◆ AVAILABLE RECORDS ◆
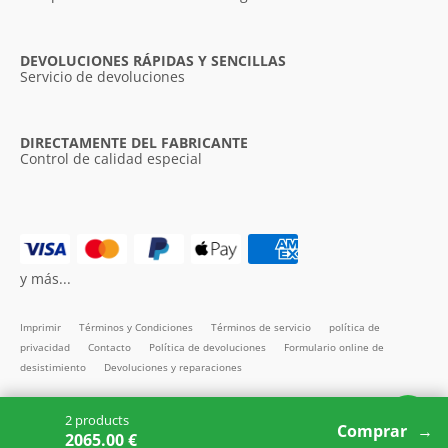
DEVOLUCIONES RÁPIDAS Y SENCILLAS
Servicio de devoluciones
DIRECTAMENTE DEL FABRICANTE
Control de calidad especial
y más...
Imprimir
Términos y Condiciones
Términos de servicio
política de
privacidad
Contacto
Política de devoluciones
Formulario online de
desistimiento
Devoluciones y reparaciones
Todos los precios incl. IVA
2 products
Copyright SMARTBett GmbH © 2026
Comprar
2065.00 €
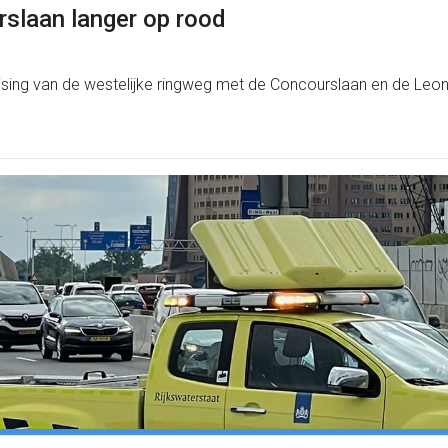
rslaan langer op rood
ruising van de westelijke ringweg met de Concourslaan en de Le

...

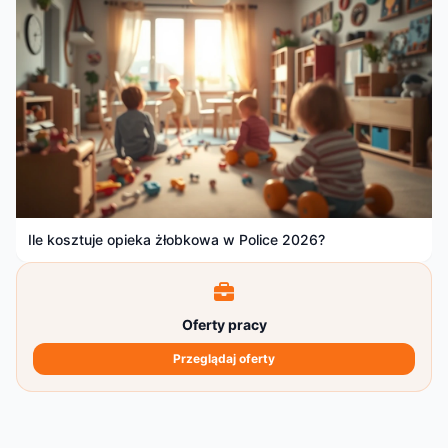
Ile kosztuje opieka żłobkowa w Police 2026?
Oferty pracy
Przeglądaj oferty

◆ WORK TASK ◆
How many lines in the listing above contain "Términos"? Give the number and nothing else.

◆ RESULT OF THE EXERCISE ◆
2